You drive the loop: fetch tools, send them to the platform, then hand the response back to the provider to execute the calls.

from composio import Composio
from composio_myai import MyAIProvider
from myai import MyAIClient  # Your AI platform's client

# Initialize tools
myai_client = MyAIClient()
composio = Composio(provider=MyAIProvider())

# Define task
task = "Star a repo composiohq/composio on GitHub"

# Get GitHub tools that are pre-configured
tools = composio.tools.get(user_id="default", toolkits=["GITHUB"])
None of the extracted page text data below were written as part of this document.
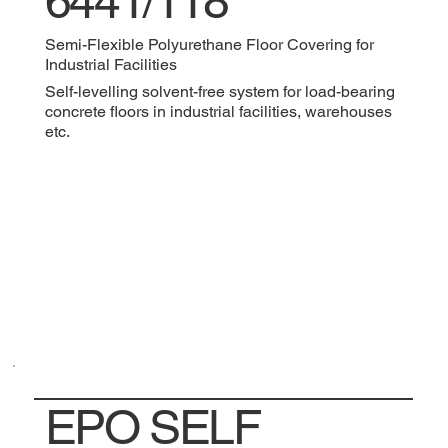
6441/118
Semi-Flexible Polyurethane Floor Covering for
Industrial Facilities
Self-levelling solvent-free system for load-bearing
concrete floors in industrial facilities, warehouses
etc.
EPO SELF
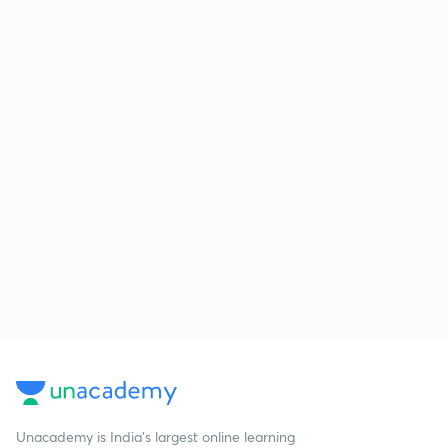
Unacademy is India’s largest online learning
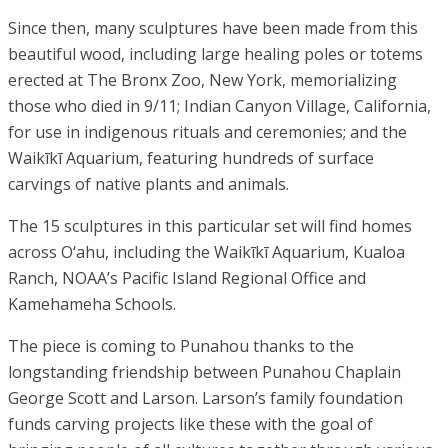
Since then, many sculptures have been made from this
beautiful wood, including large healing poles or totems
erected at The Bronx Zoo, New York, memorializing
those who died in 9/11; Indian Canyon Village, California,
for use in indigenous rituals and ceremonies; and the
Waikīkī Aquarium, featuring hundreds of surface
carvings of native plants and animals.
The 15 sculptures in this particular set will find homes
across O‘ahu, including the Waikīkī Aquarium, Kualoa
Ranch, NOAA’s Pacific Island Regional Office and
Kamehameha Schools.
The piece is coming to Punahou thanks to the
longstanding friendship between Punahou Chaplain
George Scott and Larson. Larson’s family foundation
funds carving projects like these with the goal of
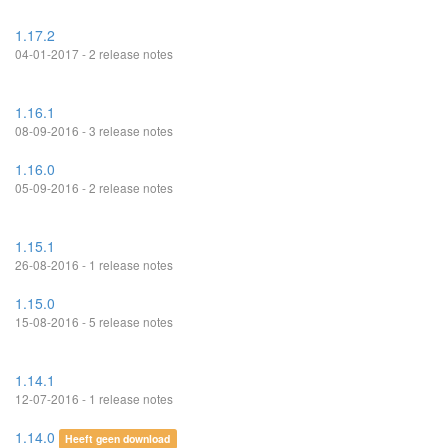
1.17.2
04-01-2017 - 2 release notes
1.16.1
08-09-2016 - 3 release notes
1.16.0
05-09-2016 - 2 release notes
1.15.1
26-08-2016 - 1 release notes
1.15.0
15-08-2016 - 5 release notes
1.14.1
12-07-2016 - 1 release notes
1.14.0
Heeft geen download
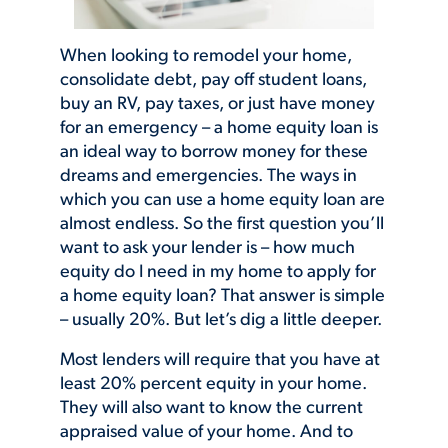
When looking to remodel your home,
consolidate debt, pay off student loans,
buy an RV, pay taxes, or just have money
for an emergency – a home equity loan is
an ideal way to borrow money for these
dreams and emergencies. The ways in
which you can use a home equity loan are
almost endless. So the first question you’ll
want to ask your lender is – how much
equity do I need in my home to apply for
a home equity loan? That answer is simple
– usually 20%. But let’s dig a little deeper.
Most lenders will require that you have at
least 20% percent equity in your home.
They will also want to know the current
appraised value of your home. And to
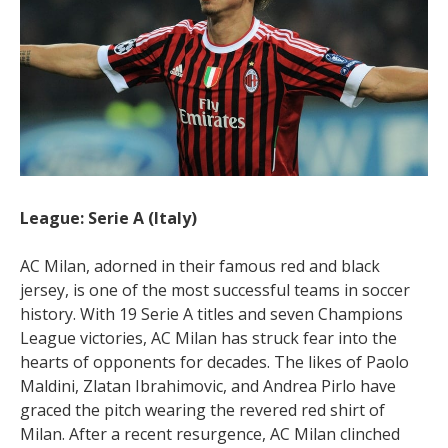
League: Serie A (Italy)
AC Milan, adorned in their famous red and black
jersey, is one of the most successful teams in soccer
history. With 19 Serie A titles and seven Champions
League victories, AC Milan has struck fear into the
hearts of opponents for decades. The likes of Paolo
Maldini, Zlatan Ibrahimovic, and Andrea Pirlo have
graced the pitch wearing the revered red shirt of
Milan. After a recent resurgence, AC Milan clinched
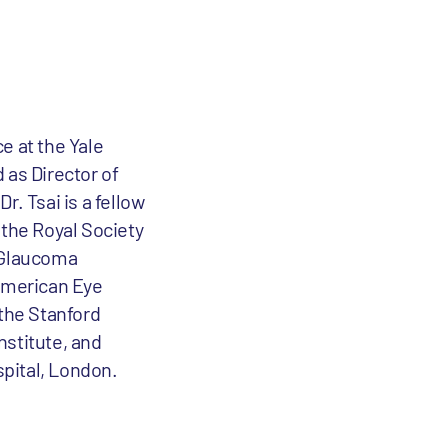
e at the Yale
 as Director of
. Tsai is a fellow
the Royal Society
e Glaucoma
American Eye
 the Stanford
nstitute, and
pital, London.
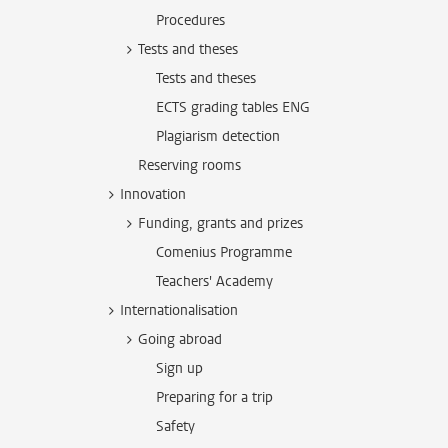
Procedures
Tests and theses
Tests and theses
ECTS grading tables ENG
Plagiarism detection
Reserving rooms
Innovation
Funding, grants and prizes
Comenius Programme
Teachers' Academy
Internationalisation
Going abroad
Sign up
Preparing for a trip
Safety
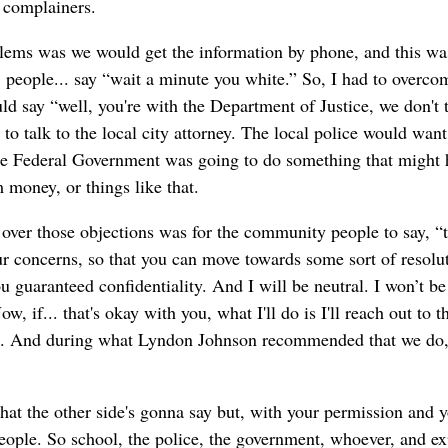
 complainers.
lems was we would get the information by phone, and this w
 people... say “wait a minute you white.” So, I had to overco
 say “well, you're with the Department of Justice, we don't tr
to talk to the local city attorney. The local police would want 
 the Federal Government was going to do something that might 
 money, or things like that.
over those objections was for the community people to say, “t
r concerns, so that you can move towards some sort of resolut
u guaranteed confidentiality. And I will be neutral. I won’t be
w, if... that's okay with you, what I'll do is I'll reach out to t
d. And during what Lyndon Johnson recommended that we do, a
at the other side's gonna say but, with your permission and y
people. So school, the police, the government, whoever, and e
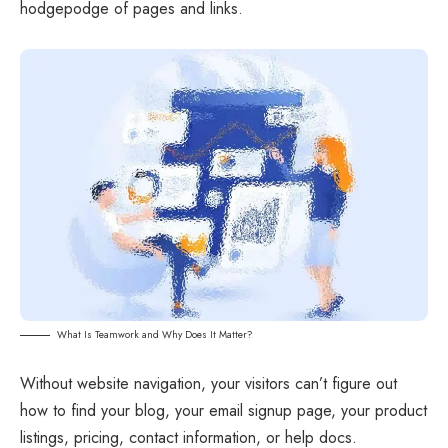
hodgepodge of pages and links.
What Is Teamwork and Why Does It Matter?
Without website navigation, your visitors can’t figure out
how to find your blog, your email signup page, your product
listings, pricing, contact information, or help docs.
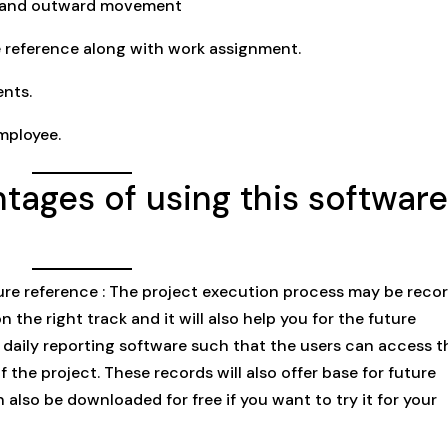
d and outward movement
 reference along with work assignment.
nts.
mployee.
tages of using this softwar
ure reference : The project execution process may be reco
n the right track and it will also help you for the future
 daily reporting software such that the users can access 
the project. These records will also offer base for future
lso be downloaded for free if you want to try it for your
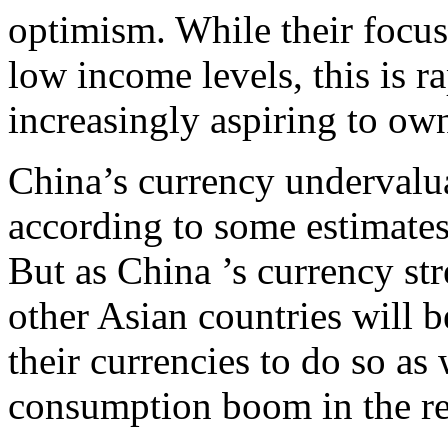
optimism. While their focus
low income levels, this is 
increasingly aspiring to ow
China’s currency undervalua
according to some estimates
But as China ’s currency str
other Asian countries will 
their currencies to do so as 
consumption boom in the r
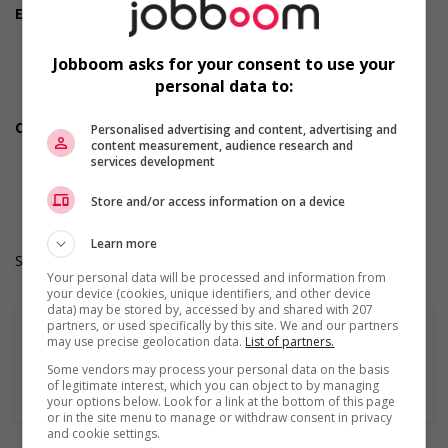
Employment terms options
Evening
Morning
Jobboom asks for your consent to use your
Night
personal data to:
Day
Weekend
Other benefits
Personalised advertising and content, advertising and
content measurement, audience research and
Free parking available
services development
Durée de l'emploi: Permanent
Langue de travail: Anglais
Store and/or access information on a device
Heures de travail: 30 to 40 hours per week
Learn more
Salary: $36.00 hourly
Your personal data will be processed and information from
your device (cookies, unique identifiers, and other device
data) may be stored by, accessed by and shared with 207
partners, or used specifically by this site. We and our partners
may use precise geolocation data.
List of partners.
Some vendors may process your personal data on the basis
of legitimate interest, which you can object to by managing
En savoir plus
your options below. Look for a link at the bottom of this page
or in the site menu to manage or withdraw consent in privacy
and cookie settings.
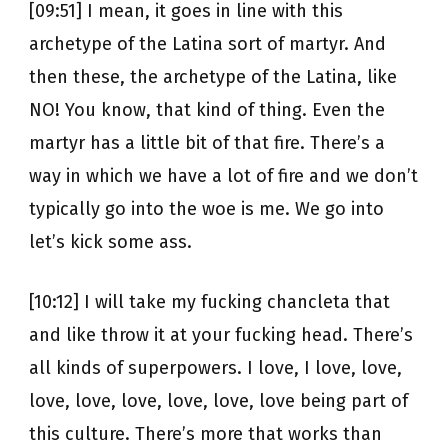
[09:51] I mean, it goes in line with this
archetype of the Latina sort of martyr. And
then these, the archetype of the Latina, like
NO! You know, that kind of thing. Even the
martyr has a little bit of that fire. There’s a
way in which we have a lot of fire and we don’t
typically go into the woe is me. We go into
let’s kick some ass.
[10:12] I will take my fucking chancleta that
and like throw it at your fucking head. There’s
all kinds of superpowers. I love, I love, love,
love, love, love, love, love, love being part of
this culture. There’s more that works than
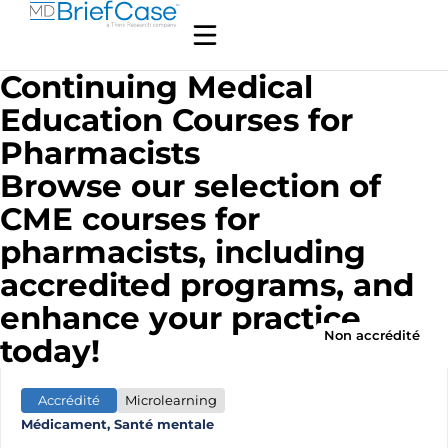
Continuing Medical
Education Courses for
Pharmacists
Browse our selection of
CME courses for
pharmacists, including
accredited programs, and
enhance your practice
Non accrédité
today!
Accrédité
Microlearning
Médicament, Santé mentale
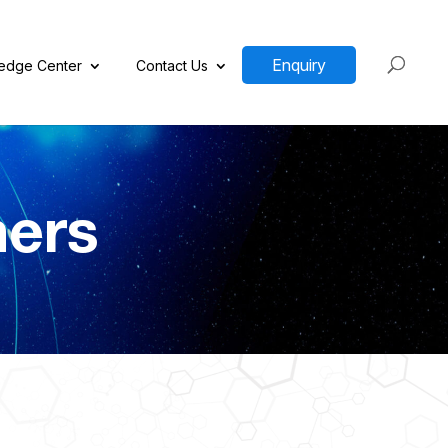
Enquiry
edge Center
Contact Us
ners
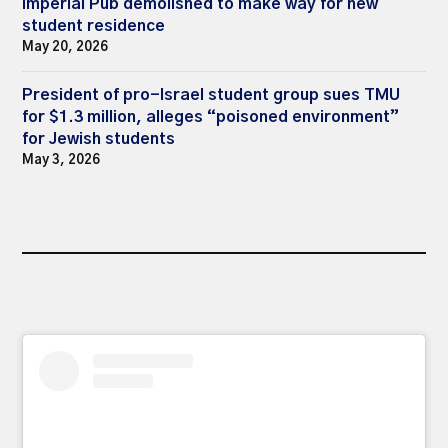
Imperial Pub demolished to make way for new
student residence
May 20, 2026
President of pro-Israel student group sues TMU
for $1.3 million, alleges “poisoned environment”
for Jewish students
May 3, 2026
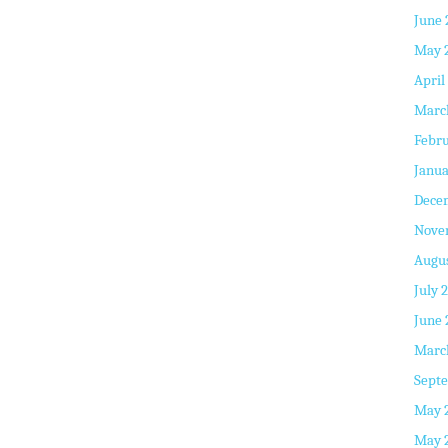
June 
May 
April
Marc
Febru
Janua
Dece
Nove
Augus
July 
June 
Marc
Septe
May 
May 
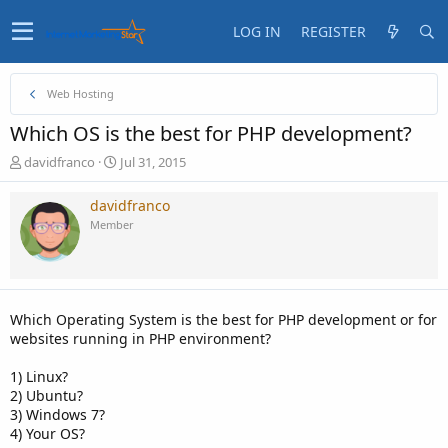
LOG IN
REGISTER
Web Hosting
Which OS is the best for PHP development?
T
S
davidfranco
Jul 31, 2015
h
t
r
a
davidfranco
e
r
Member
a
t
d
d
s
a
t
t
a
e
Which Operating System is the best for PHP development or for
r
websites running in PHP environment?
t
e
1) Linux?
r
2) Ubuntu?
3) Windows 7?
4) Your OS?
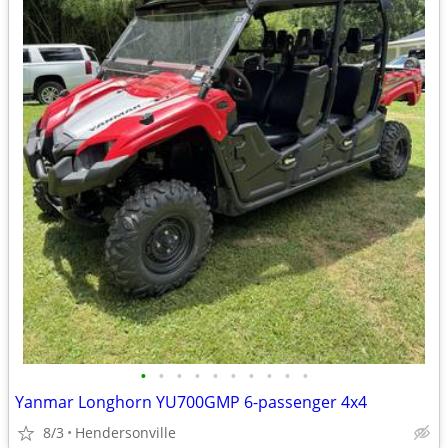
•
•
•
•
•
•
•
•
•
•
Yanmar Longhorn YU700GMP 6-passenger 4x4
8/3
Hendersonville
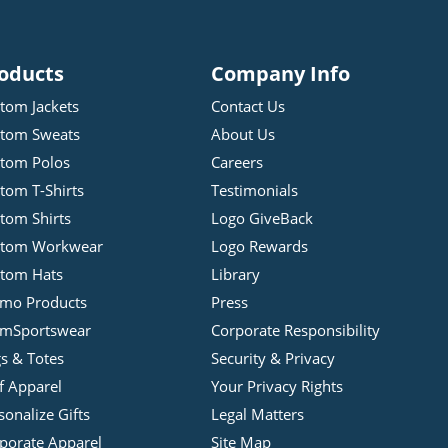
oducts
Company Info
tom Jackets
Contact Us
tom Sweats
About Us
tom Polos
Careers
tom T-Shirts
Testimonials
tom Shirts
Logo GiveBack
stom Workwear
Logo Rewards
tom Hats
Library
mo Products
Press
mSportswear
Corporate Responsibility
s & Totes
Security & Privacy
f Apparel
Your Privacy Rights
sonalize Gifts
Legal Matters
porate Apparel
Site Map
# Get response from your AI platform (example)
response = myai_client.chat.completions.create(
    model="your-model",
    tools=tools,  # These are in your platform's format
    messages=[
        {"role": "system", "content": "You are a helpful assistant."},
        {"role": "user", "content": task},
    ],
)
print(response)

# Execute the function calls
result = composio.provider.handle_tool_calls(response=response, user_id="default")
print(result)

Agentic provider

The framework runs the loop. Fetch tools, attach them to an agent, and the agent calls them itself.

import asyncio
from agents import Agent, Runner
from composio_myagent import MyAgentProvider
from composio import Composio

# Initialize Composio toolset
composio = Composio(provider=MyAgentProvider())

# Get all the tools
tools = composio.tools.get(
    user_id="default",
    tools=["GITHUB_STAR_A_REPOSITORY_FOR_THE_AUTHENTICATED_USER"],
)

# Create an agent with the tools
agent = Agent(
    name="GitHub Agent",
    instructions="You are a helpful assistant that helps users with GitHub tasks.",
    tools=tools,
)

# Run the agent
async def main():
    result = await Runner.run(
        starting_agent=agent,
        input=(
            "Star the repository composiohq/composio on GitHub. If done "
            "successfully, respond with 'Action executed successfully'"
        ),
    )
    print(result.final_output)

asyncio.run(main())

Best practices

  • Keep providers focused: each provider integrates with one platform.
  • Handle errors gracefully: catch and transform errors from tool execution.
  • Follow platform conventions: adopt the naming and structure of the target platform.
  • Use type annotations: lean on Python's typing for IDE support and documentation.
  • Cache transformed tools: store transformed tools when it helps performance.
  • Add helper methods: provide convenient methods for common platform operations.
  • Document your provider: include docstrings and usage examples.
  • Set a meaningful provider name: the name parameter is used for telemetry and debugging.